> [THE TASK] Output the entries below exactly as written, omitting pictures.

> [Extracted data entries]
◆ ◆ ◆

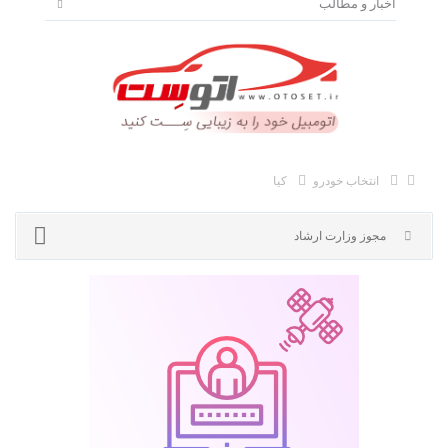
اخبار و مطالب
انتخاب خودرو
کیا
مجوز وزارت ارشاد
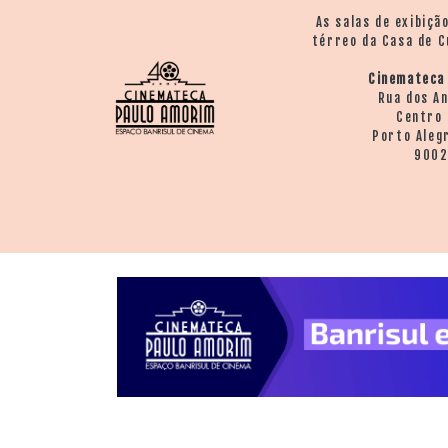
As salas de exibiçã
térreo da Casa de C
Cinemateca
Rua dos A
Centro 
Porto Aleg
900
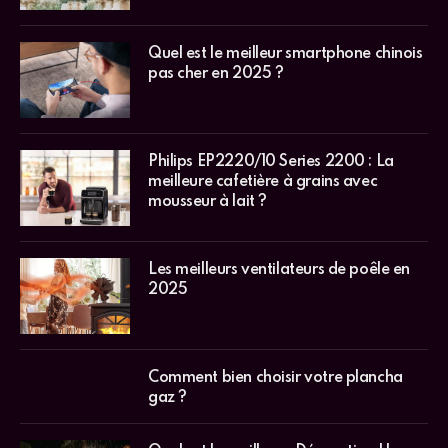
Quel est le meilleur smartphone chinois
pas cher en 2025 ?
Philips EP2220/10 Series 2200 : La
meilleure cafetière à grains avec
mousseur à lait ?
Les meilleurs ventilateurs de poêle en
2025
Comment bien choisir votre plancha
gaz ?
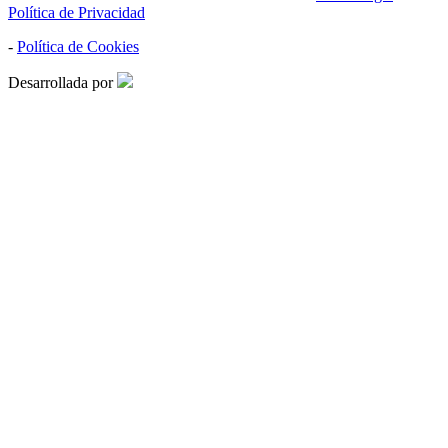
Política de Privacidad
-
Política de Cookies
Desarrollada por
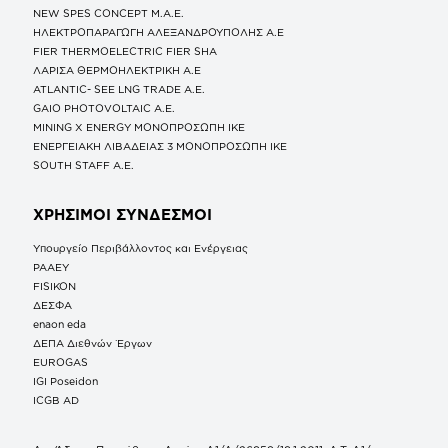
NEW SPES CONCEPT Μ.Α.Ε.
ΗΛΕΚΤΡΟΠΑΡΑΓΩΓΗ ΑΛΕΞΑΝΔΡΟΥΠΟΛΗΣ A.E
FIER THERMOELECTRIC FIER SHA
ΛΑΡΙΣΑ ΘΕΡΜΟΗΛΕΚΤΡΙΚΗ A.E
ATLANTIC- SEE LNG TRADE A.E.
GAIO PHOTOVOLTAIC Α.Ε.
MINING X ENERGY ΜΟΝΟΠΡΟΣΩΠΗ ΙΚΕ
ΕΝΕΡΓΕΙΑΚΗ ΛΙΒΑΔΕΙΑΣ 3 ΜΟΝΟΠΡΟΣΩΠΗ ΙΚΕ
SOUTH STAFF Α.Ε.
ΧΡΗΣΙΜΟΙ ΣΥΝΔΕΣΜΟΙ
Υπουργείο Περιβάλλοντος και Ενέργειας
ΡΑΑΕΥ
FISIKON
ΔΕΣΦΑ
enaon eda
ΔΕΠΑ Διεθνών Έργων
EUROGAS
IGI Poseidon
ICGB AD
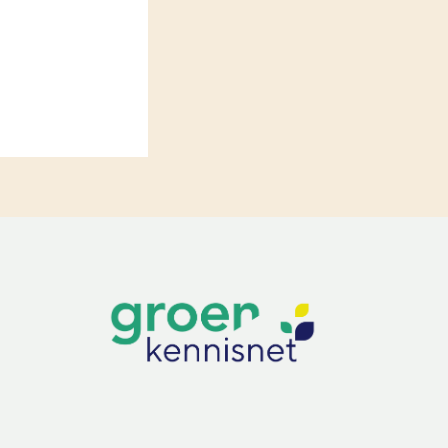
LEREN
Wiki Groen Kennisnet
GROEN KENNISNET
Over ons
Contact
ENGLISH
Search the Knowledge base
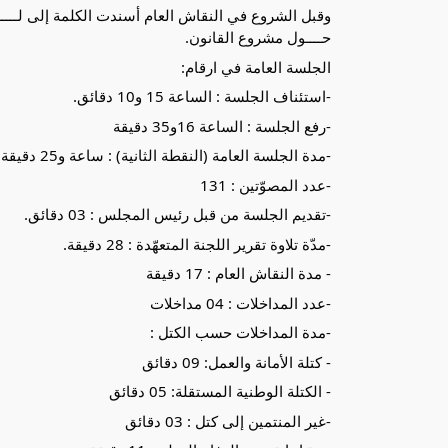
وقبل الشروع في النقاش العام أسندت الكلمة إلى لـــــجن
حــــول مشروع القانون.
الجلسة العامة في ارقام:
-استئناف الجلسة : الساعة 15 و10 دقائق.
-رفع الجلسة : الساعة 16و35 دقيقة
-مدة الجلسة العامة (النقطة الثانية) : ساعة و25 دقيقة
-عدد المصوّتين : 131
-تقديم الجلسة من قبل رئيس المجلس : 03 دقائق.
-مدّة تلاوة تقرير اللجنة المتعهّدة : 28 دقيقة.
- مدة النقاش العام : 17 دقيقة
-عدد المداخلات : 04 مداخلات
-مدة المداخلات حسب الكتل :
- كتلة الأمانة والعمل: 09 دقائق
- الكتلة الوطنية المستقلة: 05 دقائق
-غير المنتمين إلى كتل : 03 دقائق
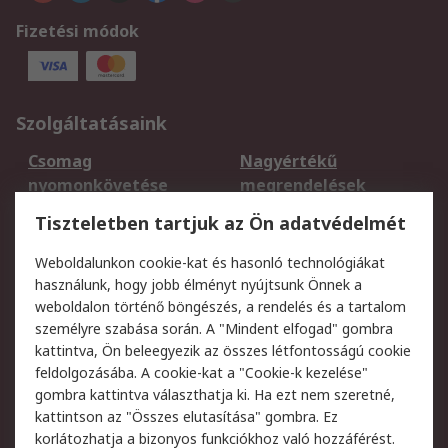
Fizetési módok
Szolgáltatásaink
Csomag
Nagyértékű
nyomonkövetése
megrendelések
Regisztráció
Szállítás
Tiszteletben tartjuk az Ön adatvédelmét
Termékvisszaküldés
Ütemezett szállítás
Weboldalunkon cookie-kat és hasonló technológiákat
Szolgáltatások
használunk, hogy jobb élményt nyújtsunk Önnek a
weboldalon történő böngészés, a rendelés és a tartalom
Jogi
személyre szabása során. A "Mindent elfogad" gombra
kattintva, Ön beleegyezik az összes létfontosságú cookie
Adatvédelmi
Az RS értékesítési
feldolgozásába. A cookie-kat a "Cookie-k kezelése"
szabályzat
feltételei
gombra kattintva választhatja ki. Ha ezt nem szeretné,
Cookie szabályzat
Email biztonság
kattintson az "Összes elutasítása" gombra. Ez
Webhelyre vonatkozó
Weboldal felhasználói
korlátozhatja a bizonyos funkciókhoz való hozzáférést.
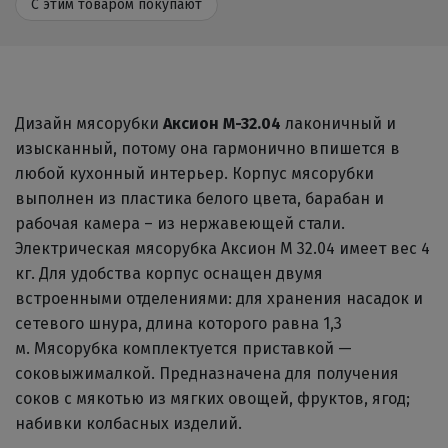
С этим товаром покупают
Дизайн мясорубки
Аксион M-32.04
лаконичный и
изысканный, потому она гармонично впишется в
любой кухонный интерьер. Корпус мясорубки
выполнен из пластика белого цвета, барабан и
рабочая камера – из нержавеющей стали.
Электрическая мясорубка Аксион М 32.04 имеет вес 4
кг. Для удобства корпус оснащен двумя
встроенными отделениями: для хранения насадок и
сетевого шнура, длина которого равна 1,3
м. Мясорубка комплектуется приставкой —
соковыжималкой. Предназначена для получения
соков с мякотью из мягких овощей, фруктов, ягод;
набивки колбасных изделий.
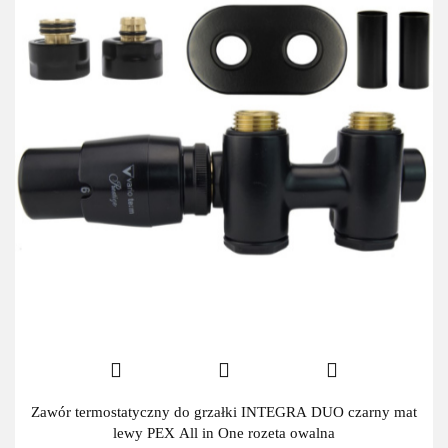
Zawór termostatyczny do grzałki INTEGRA DUO czarny mat
lewy PEX All in One rozeta owalna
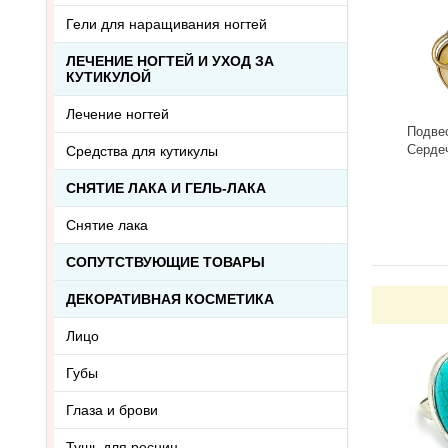
Гели для наращивания ногтей
ЛЕЧЕНИЕ НОГТЕЙ И УХОД ЗА
КУТИКУЛОЙ
Лечение ногтей
Подве
Серде
Средства для кутикулы
3418.5
-
СНЯТИЕ ЛАКА И ГЕЛЬ-ЛАКА
Снятие лака
СОПУТСТВУЮЩИЕ ТОВАРЫ
ДЕКОРАТИВНАЯ КОСМЕТИКА
Лицо
Губы
Глаза и брови
Тушь для ресниц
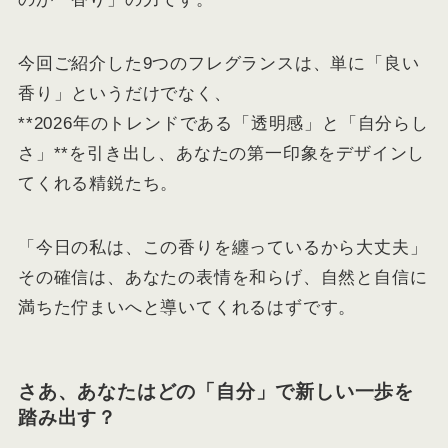
今回ご紹介した9つのフレグランスは、単に「良い
香り」というだけでなく、
**2026年のトレンドである「透明感」と「自分らし
さ」**を引き出し、あなたの第一印象をデザインし
てくれる精鋭たち。
「今日の私は、この香りを纏っているから大丈夫」
その確信は、あなたの表情を和らげ、自然と自信に
満ちた佇まいへと導いてくれるはずです。
さあ、あなたはどの「自分」で新しい一歩を
踏み出す？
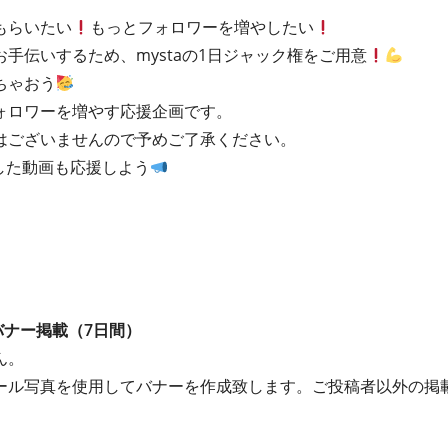
もらいたい
もっとフォロワーを増やしたい
手伝いするため、mystaの1日ジャック権をご用意
ちゃおう
ォロワーを増やす応援企画です。
はございませんので予めご了承ください。
した動画も応援しよう
OPバナー掲載（7日間）
ん。
ール写真を使用してバナーを作成致します。ご投稿者以外の掲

◆ ◆ ◆

> [EXERCISE ANSWER]
اخبار و مطالب
انتخاب خودرو
کیا
مجوز وزارت ارشاد
As salas de exibiçã
térreo da Casa de C
Cinemateca
Rua dos A
Centro 
Porto Aleg
900
Quel est le meilleur smartphone chinois
pas cher en 2025 ?
Philips EP2220/10 Series 2200 : La
meilleure cafetière à grains avec
mousseur à lait ?
Les meilleurs ventilateurs de poêle en
2025
Comment bien choisir votre plancha
gaz ?
Política de Privacidad
-
Política de Cookies
Desarrollada por
NEW SPES CONCEPT Μ.Α.Ε.
ΗΛΕΚΤΡΟΠΑΡΑΓΩΓΗ ΑΛΕΞΑΝΔΡΟΥΠΟΛΗΣ A.E
FIER THERMOELECTRIC FIER SHA
ΛΑΡΙΣΑ ΘΕΡΜΟΗΛΕΚΤΡΙΚΗ A.E
ATLANTIC- SEE LNG TRADE A.E.
GAIO PHOTOVOLTAIC Α.Ε.
MINING X ENERGY ΜΟΝΟΠΡΟΣΩΠΗ ΙΚΕ
ΕΝΕΡΓΕΙΑΚΗ ΛΙΒΑΔΕΙΑΣ 3 ΜΟΝΟΠΡΟΣΩΠΗ ΙΚΕ
SOUTH STAFF Α.Ε.
ΧΡΗΣΙΜΟΙ ΣΥΝΔΕΣΜΟΙ
Υπουργείο Περιβάλλοντος και Ενέργειας
ΡΑΑΕΥ
FISIKON
ΔΕΣΦΑ
enaon eda
ΔΕΠΑ Διεθνών Έργων
EUROGAS
IGI Poseidon
ICGB AD
LEREN
Wiki Groen Kennisnet
GROEN KENNISNET
Over ons
Contact
ENGLISH
Search the Knowledge base
وقبل الشروع في النقاش العام أسندت الكلمة إلى لـــــجن
حــــول مشروع القانون.
الجلسة العامة في ارقام:
-استئناف الجلسة : الساعة 15 و10 دقائق.
-رفع الجلسة : الساعة 16و35 دقيقة
-مدة الجلسة العامة (النقطة الثانية) : ساعة و25 دقيقة
-عدد المصوّتين : 131
-تقديم الجلسة من قبل رئيس المجلس : 03 دقائق.
-مدّة تلاوة تقرير اللجنة المتعهّدة : 28 دقيقة.
- مدة النقاش العام : 17 دقيقة
-عدد المداخلات : 04 مداخلات
-مدة المداخلات حسب الكتل :
- كتلة الأمانة والعمل: 09 دقائق
- الكتلة الوطنية المستقلة: 05 دقائق
-غير المنتمين إلى كتل : 03 دقائق
Fizetési módok
Szolgáltatásaink
Csomag
Nagyértékű
nyomonkövetése
megrendelések
Regisztráció
Szállítás
Tiszteletben tartjuk az Ön adatvédelmét
Termékvisszaküldés
Ütemezett szállítás
Weboldalunkon cookie-kat és hasonló technológiákat
Szolgáltatások
használunk, hogy jobb élményt nyújtsunk Önnek a
weboldalon történő böngészés, a rendelés és a tartalom
Jogi
személyre szabása során. A "Mindent elfogad" gombra
kattintva, Ön beleegyezik az összes létfontosságú cookie
Adatvédelmi
Az RS értékesítési
feldolgozásába. A cookie-kat a "Cookie-k kezelése"
szabályzat
feltételei
gombra kattintva választhatja ki. Ha ezt nem szeretné,
Cookie szabályzat
Email biztonság
kattintson az "Összes elutasítása" gombra. Ez
Webhelyre vonatkozó
Weboldal felhasználói
korlátozhatja a bizonyos funkciókhoz való hozzáférést.
С этим товаром покупают
Дизайн мясорубки
Аксион M-32.04
лаконичный и
изысканный, потому она гармонично впишется в
любой кухонный интерьер. Корпус мясорубки
выполнен из пластика белого цвета, барабан и
рабочая камера – из нержавеющей стали.
Электрическая мясорубка Аксион М 32.04 имеет вес 4
кг. Для удобства корпус оснащен двумя
встроенными отделениями: для хранения насадок и
сетевого шнура, длина которого равна 1,3
м. Мясорубка комплектуется приставкой —
соковыжималкой. Предназначена для получения
соков с мякотью из мягких овощей, фруктов, ягод;
набивки колбасных изделий.
Zawór termostatyczny do grzałki INTEGRA DUO czarny mat
lewy PEX All in One rozeta owalna
Гели для наращивания ногтей
ЛЕЧЕНИЕ НОГТЕЙ И УХОД ЗА
КУТИКУЛОЙ
Лечение ногтей
Подве
Серде
Средства для кутикулы
3418.5
-
СНЯТИЕ ЛАКА И ГЕЛЬ-ЛАКА
Снятие лака
СОПУТСТВУЮЩИЕ ТОВАРЫ
ДЕКОРАТИВНАЯ КОСМЕТИКА
Лицо
Губы
Глаза и брови
Тушь для ресниц
今回ご紹介した9つのフレグランスは、単に「良い
香り」というだけでなく、
**2026年のトレンドである「透明感」と「自分らし
さ」**を引き出し、あなたの第一印象をデザインし
てくれる精鋭たち。
「今日の私は、この香りを纏っているから大丈夫」
その確信は、あなたの表情を和らげ、自然と自信に
満ちた佇まいへと導いてくれるはずです。
さあ、あなたはどの「自分」で新しい一歩を
踏み出す？
もらいたい
もっとフォロワーを増やしたい
手伝いするため、mystaの1日ジャック権をご用意
ちゃおう
ォロワーを増やす応援企画です。
はございませんので予めご了承ください。
した動画も応援しよう
OPバナー掲載（7日間）
ん。
ール写真を使用してバナーを作成致します。ご投稿者以外の掲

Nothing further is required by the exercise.